Figure 6a shows the photoluminescence (PL) spectra measured from either as-grown or in situ annealed samples, while Figure 6b shows those annealed by RTA. Both as-grown sample and the sample annealed at 800 °C exhibited peak position near 420 nm. On the other hand, as the annealing temperature exceeds 900 °C, another peak near 370 nm started to evolve. A prior study has claimed that the PL peak near 380 nm is related to the transition levels between the oxygen vacancy and unintended N impurities introduced during N₂ annealing [19]. On the other hand, the other studies contended the PL peaks near 416, 442, or 464 nm originated from the electron-hole recombination formed by oxygen vacancies or to the recombination of Ga-O vacancy pair [20,21]. While finding the origin of these emissions is a subject of our ongoing study, the comparison between the PL spectrum of (010) Ga₂O₃ substrate and that of the annealed samples at 1000 °C reveals analogy in their PL spectrum.

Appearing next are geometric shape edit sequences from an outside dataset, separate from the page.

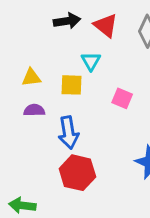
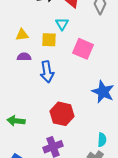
pink square: (122, 98) -> (83, 49), size x1.5
red hexagon: (77, 173) -> (62, 114), moved

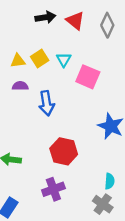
cyan triangle: (62, 24) -> (64, 60), moved
yellow square: (49, 40) -> (40, 58), moved, turned -35

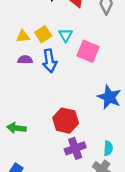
blue arrow: (47, 103) -> (50, 61), moved
purple cross: (53, 189) -> (75, 148), moved

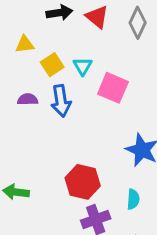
yellow triangle: (23, 36) -> (25, 44), moved
cyan semicircle: (108, 148) -> (133, 199), moved

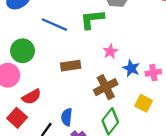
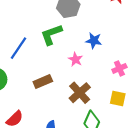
blue line: (54, 25) -> (18, 48), turned -65
blue star: (131, 68) -> (94, 41), moved

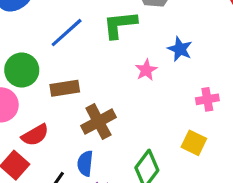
brown rectangle: (43, 82) -> (65, 88), moved
brown cross: (80, 93) -> (98, 122), moved

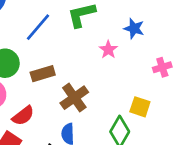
yellow square: (194, 143) -> (140, 107), moved

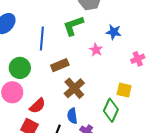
blue line: (38, 27) -> (42, 38), turned -30
brown rectangle: (43, 74) -> (60, 65), moved

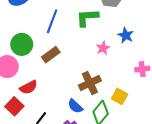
brown rectangle: (60, 65) -> (51, 55), moved, turned -30
brown cross: (74, 88) -> (90, 83), moved
blue semicircle: (72, 116) -> (75, 106), moved, turned -56

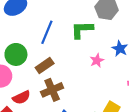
brown cross: (90, 83) -> (52, 90), moved

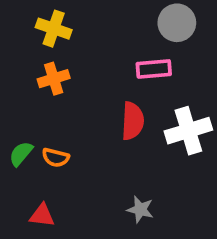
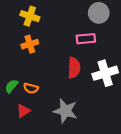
gray star: (140, 210) -> (65, 111), moved, size x1.6
red triangle: (42, 215) -> (23, 111), moved, turned -40

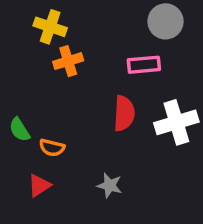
orange cross: (30, 44) -> (68, 61), moved
green semicircle: (11, 86) -> (19, 130), moved, turned -72
gray star: (65, 111) -> (110, 185), size x0.6

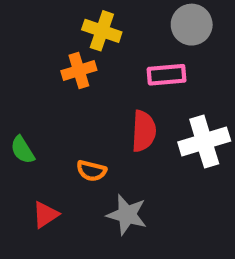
yellow cross: (50, 27) -> (102, 31), moved
orange semicircle: (52, 148) -> (91, 171), moved
gray star: (110, 185) -> (127, 215), size x1.4

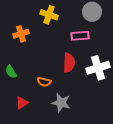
orange cross: (79, 71) -> (21, 34), moved

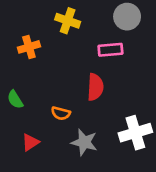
white cross: (98, 68) -> (135, 133), moved

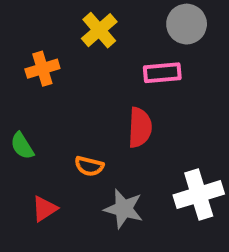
yellow cross: (68, 21) -> (99, 30), turned 30

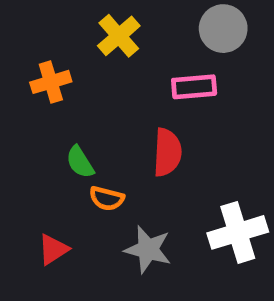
green semicircle: (22, 146) -> (80, 162), moved

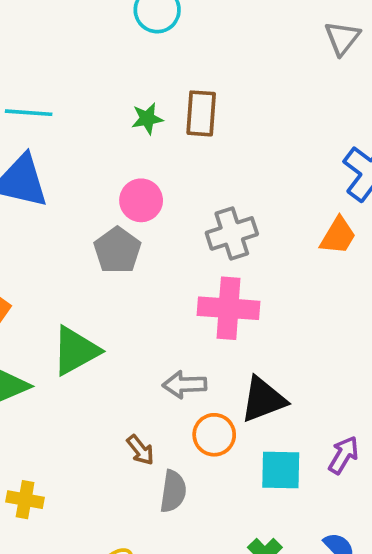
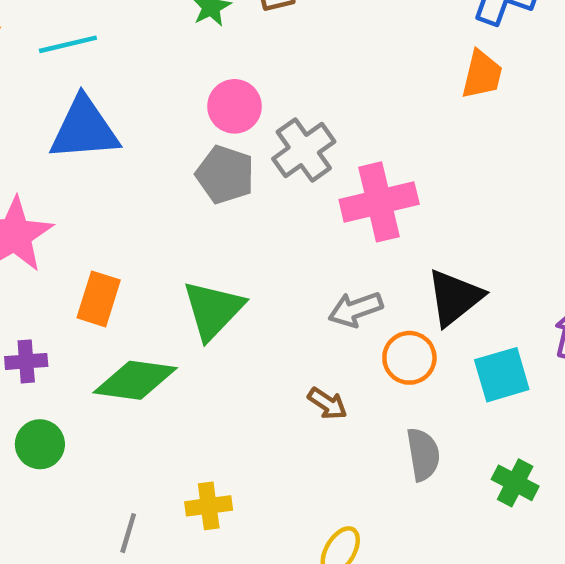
gray cross: (232, 233) -> (304, 150), moved
gray semicircle: (173, 491) -> (423, 454), moved

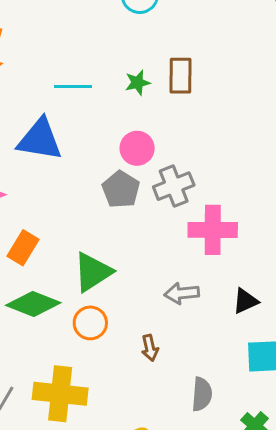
cyan line: (68, 44) -> (73, 86), moved
black triangle: (455, 297) -> (245, 301), size x0.7
orange circle: (409, 358) -> (90, 323), moved
brown arrow: (327, 404) -> (150, 348), turned 30
yellow cross: (209, 506) -> (60, 394), size x1.8

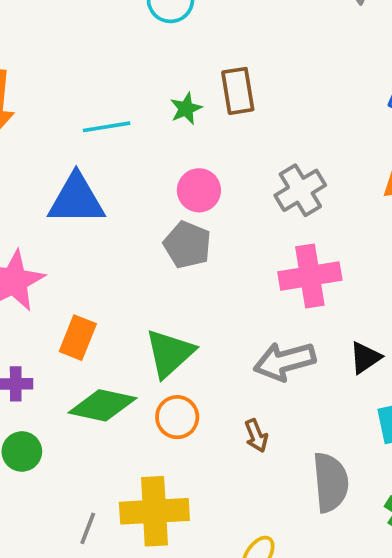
gray cross: (174, 186) -> (300, 190), moved
gray arrow: (182, 293) -> (285, 361), size x1.4
gray semicircle: (202, 394) -> (331, 482), size x1.4

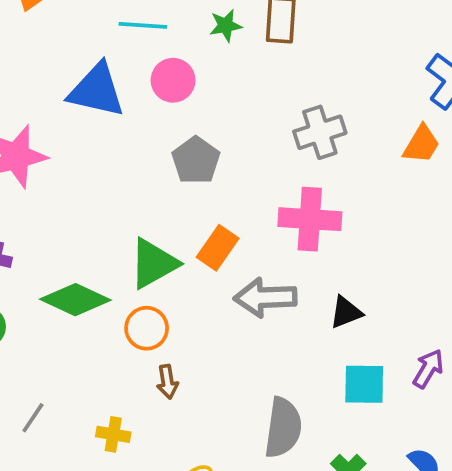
pink circle: (199, 190) -> (173, 80), moved
orange rectangle: (78, 338) -> (218, 248), moved
brown arrow: (256, 436) -> (167, 382), moved
yellow cross: (154, 511) -> (113, 434), moved, size x0.5

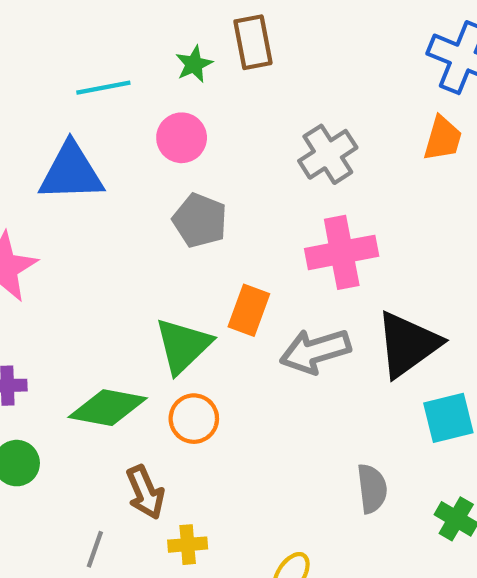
pink circle: (173, 80) -> (182, 138), moved
black triangle: (346, 312) -> (408, 344), size x1.8
brown arrow: (167, 382) -> (145, 492), moved, size x1.4
gray semicircle: (283, 428) -> (372, 489), size x0.7

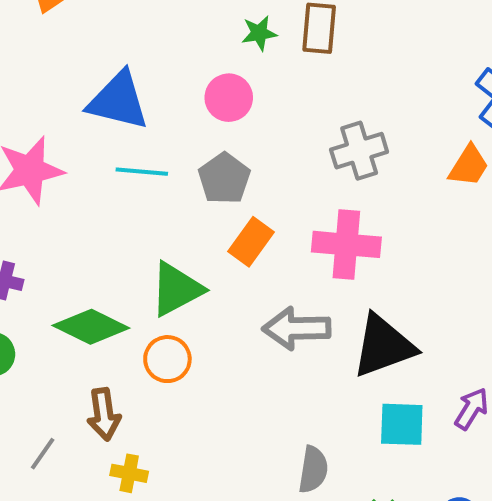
cyan line: (103, 88) -> (142, 172), moved
orange rectangle: (249, 310) -> (251, 242), moved

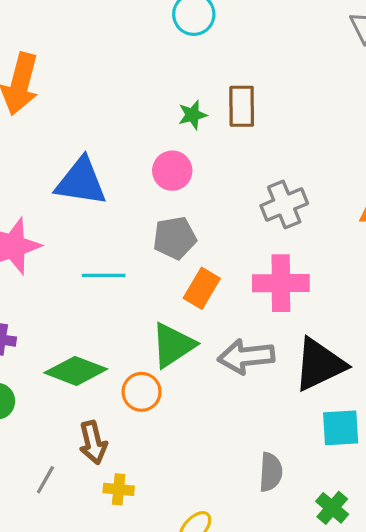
cyan line: (142, 172) -> (104, 275), moved
gray pentagon: (224, 178) -> (175, 238), turned 30
green triangle: (176, 289) -> (173, 345), moved

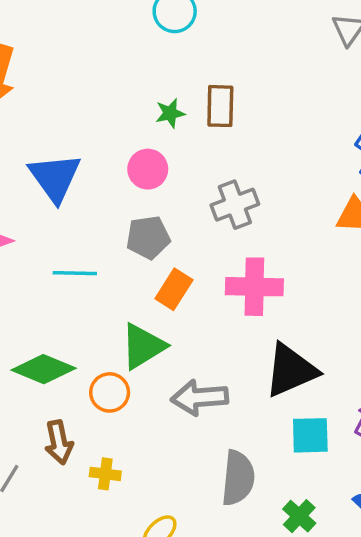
blue triangle: (81, 182) -> (55, 177), turned 44
gray cross: (284, 205) -> (235, 205), moved
gray arrow: (246, 356) -> (200, 398), moved
gray semicircle: (271, 472) -> (238, 478), size x1.4
yellow cross: (119, 489) -> (105, 474), moved

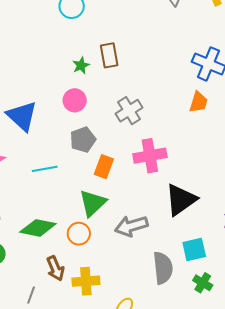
cyan square: (310, 435) -> (194, 249), moved
yellow cross: (105, 474) -> (86, 281), size x1.5

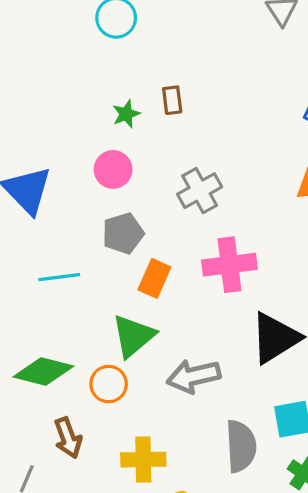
brown rectangle: (109, 55) -> (172, 100), size x0.7
yellow cross: (86, 281) -> (143, 460), moved

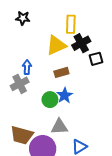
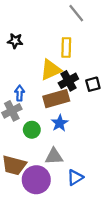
black cross: (81, 43) -> (68, 81), moved
brown rectangle: (61, 72) -> (56, 99), size x1.6
green circle: (50, 100) -> (32, 130), moved

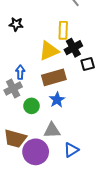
black cross: (68, 81) -> (73, 48), moved

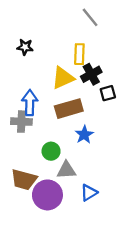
blue arrow: (20, 72) -> (30, 103), size x1.5
gray cross: (13, 89) -> (21, 122), turned 30
blue star: (57, 100) -> (84, 135), moved
green circle: (31, 106) -> (51, 151), moved

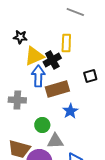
gray line: (90, 17) -> (75, 12), turned -30
black cross: (91, 74) -> (52, 60), moved
yellow triangle: (63, 78) -> (34, 56), moved
blue arrow: (30, 103) -> (38, 76), moved

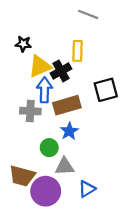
black square: (90, 76) -> (106, 90), size x1.5
gray cross: (17, 100) -> (30, 111), moved
blue star: (70, 111) -> (69, 131), moved

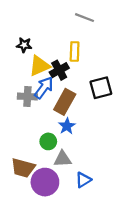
blue arrow: (44, 90) -> (44, 88), turned 35
brown rectangle: (67, 105) -> (65, 102), turned -45
gray cross: (30, 111) -> (27, 96), moved

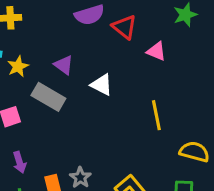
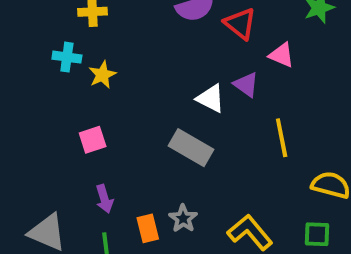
purple triangle: (64, 65) -> (246, 85), moved
gray rectangle: (48, 97) -> (191, 148), moved

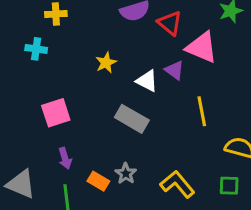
pink triangle: (282, 55) -> (202, 47), size x1.6
yellow star: (102, 75) -> (106, 63), moved
pink square: (93, 140) -> (56, 113), size x1.4
orange rectangle: (148, 228) -> (98, 181), turned -45

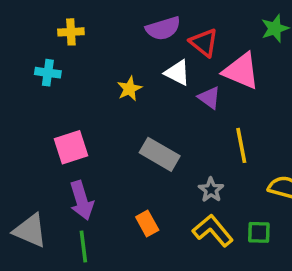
white triangle: (147, 81) -> (177, 73), moved
purple arrow: (65, 158) -> (82, 200), size x1.5
gray star: (126, 174) -> (211, 190), moved
orange rectangle: (98, 181) -> (147, 223), moved, turned 30
green square: (229, 186) -> (259, 232), moved

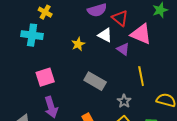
yellow cross: (71, 32) -> (45, 12), turned 32
cyan cross: (48, 73) -> (32, 35), size x1.5

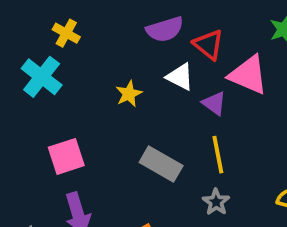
cyan cross: (32, 35) -> (42, 77), turned 30
yellow line: (141, 76) -> (218, 155), moved

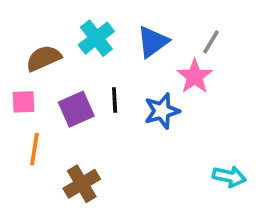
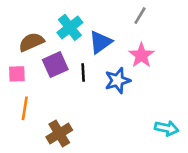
blue triangle: (153, 42) -> (100, 42), moved
gray line: (211, 42) -> (140, 16), moved
purple square: (76, 109) -> (55, 65), moved

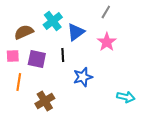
purple square: (55, 65) -> (37, 59), moved, turned 36
blue star: (118, 80) -> (83, 77), moved

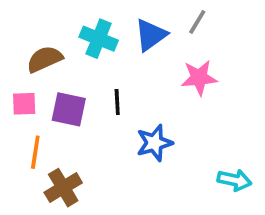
cyan cross: (53, 21) -> (99, 39), turned -30
blue triangle: (76, 32) -> (151, 35), moved
pink star: (107, 42) -> (199, 78), turned 30
brown cross: (45, 101) -> (63, 188), moved

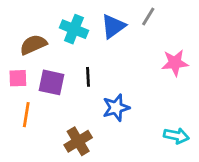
pink star: (199, 78) -> (175, 63), moved
brown cross: (63, 188) -> (78, 141), moved

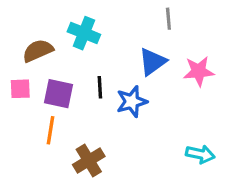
gray line: (148, 17) -> (168, 19), turned -36
blue triangle: (113, 26) -> (152, 62), moved
blue star: (116, 108) -> (132, 102), moved
orange line: (26, 115) -> (51, 130), moved

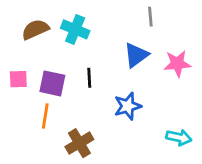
brown semicircle: (38, 51) -> (35, 29), moved
blue star: (132, 102) -> (128, 106), moved

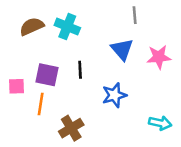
blue triangle: (136, 55) -> (122, 49), turned -35
pink square: (18, 79) -> (17, 86), moved

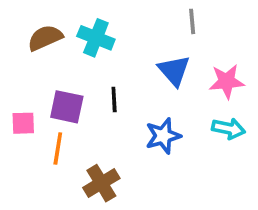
cyan arrow: (160, 123) -> (228, 129), moved

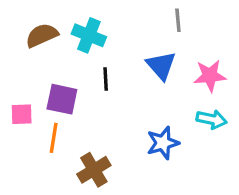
black line: (114, 100) -> (106, 79), moved
blue star: (163, 136) -> (163, 143), moved

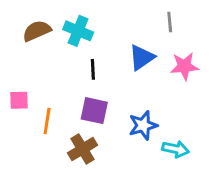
gray line: (178, 20) -> (170, 22), moved
blue triangle: (161, 66) -> (142, 57), turned 36
purple square: (62, 99) -> (94, 111), moved
cyan arrow: (212, 119) -> (176, 149), moved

Electrical properties of Ga₂O₃ epitaxial layer before and after annealing were characterized by Van der Pauw Hall measurements. While the as-grown Ga₂O₃ films were highly resistive, the Ga₂O₃ layers become conductive when annealed at 1000 °C under N₂. N-type conductivity was obtained after the post growth annealing by either in situ or ex situ RTA. The obtained electron concentration was in the range of a few times ${10}^{18} {\mathrm{cm}}^{-3}$ with the mobility values ranging from 22 to 43 cm²/V-s, depending on the electron concentrations.

4. Conclusions

High-quality Ga₂O₃ thin films were grown at 690 °C on sapphire substrate by low-pressure MOCVD using H₂ as a carrier gas, TMGa, and H₂O as Ga and oxygen precursors. SiH₄ was used a doping precursor as well. After material growth, the material was annealed either in situ or ex situ under N₂ ambience. Structural, optical, and electrical properties of the grown sample were fully analyzed before and after annealing. A systematic annealing study was performed, which showed that when the annealing temperature was higher than 900 °C, the evidence of phase transition from κ to β phase was observed by XRD and STEM. When in situ annealing was employed, a crack-free surface was obtained. The as-grown sample was highly resistive. After annealing at 1000 °C, this as-grown material became highly conductive with the electron concentration in the range of a few times ${10}^{18} {\mathrm{cm}}^{-3}$ and mobilities ranging from 22~43 cm²/V-s. After annealing, the PL spectra of the epitaxially grown Ga₂O₃ was compared with that of β-Ga₂O₃ substrate, and a close similarity was observed.